Extracted data entries:
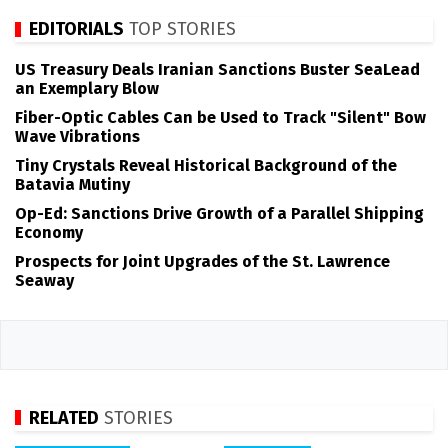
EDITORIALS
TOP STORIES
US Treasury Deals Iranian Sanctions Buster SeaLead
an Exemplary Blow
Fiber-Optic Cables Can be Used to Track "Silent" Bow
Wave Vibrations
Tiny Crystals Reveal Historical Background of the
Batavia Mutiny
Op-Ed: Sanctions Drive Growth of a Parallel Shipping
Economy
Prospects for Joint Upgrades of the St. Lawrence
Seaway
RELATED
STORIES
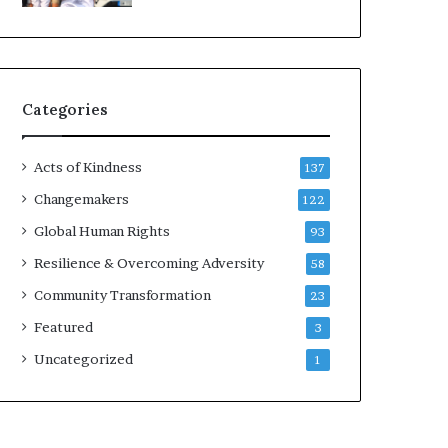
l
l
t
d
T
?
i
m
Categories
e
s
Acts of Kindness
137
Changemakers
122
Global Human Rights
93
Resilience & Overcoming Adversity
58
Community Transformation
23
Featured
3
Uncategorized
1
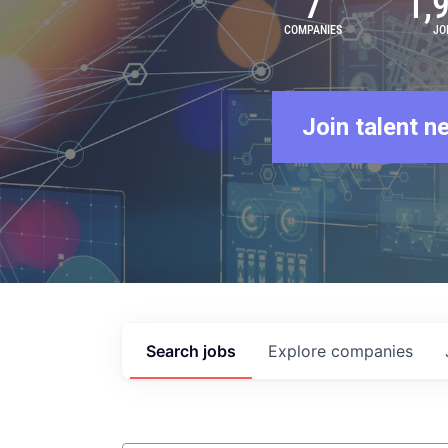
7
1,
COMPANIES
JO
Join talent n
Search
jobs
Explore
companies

Activity: A verbatim copy of the records above, without pictures, is required.

Written response:
EDITORIALS
TOP STORIES
US Treasury Deals Iranian Sanctions Buster SeaLead
an Exemplary Blow
Fiber-Optic Cables Can be Used to Track "Silent" Bow
Wave Vibrations
Tiny Crystals Reveal Historical Background of the
Batavia Mutiny
Op-Ed: Sanctions Drive Growth of a Parallel Shipping
Economy
Prospects for Joint Upgrades of the St. Lawrence
Seaway
RELATED
STORIES
l
l
t
d
T
?
i
m
Categories
e
s
Acts of Kindness
137
Changemakers
122
Global Human Rights
93
Resilience & Overcoming Adversity
58
Community Transformation
23
Featured
3
Uncategorized
1
7
1,
COMPANIES
JO
Join talent n
Search
jobs
Explore
companies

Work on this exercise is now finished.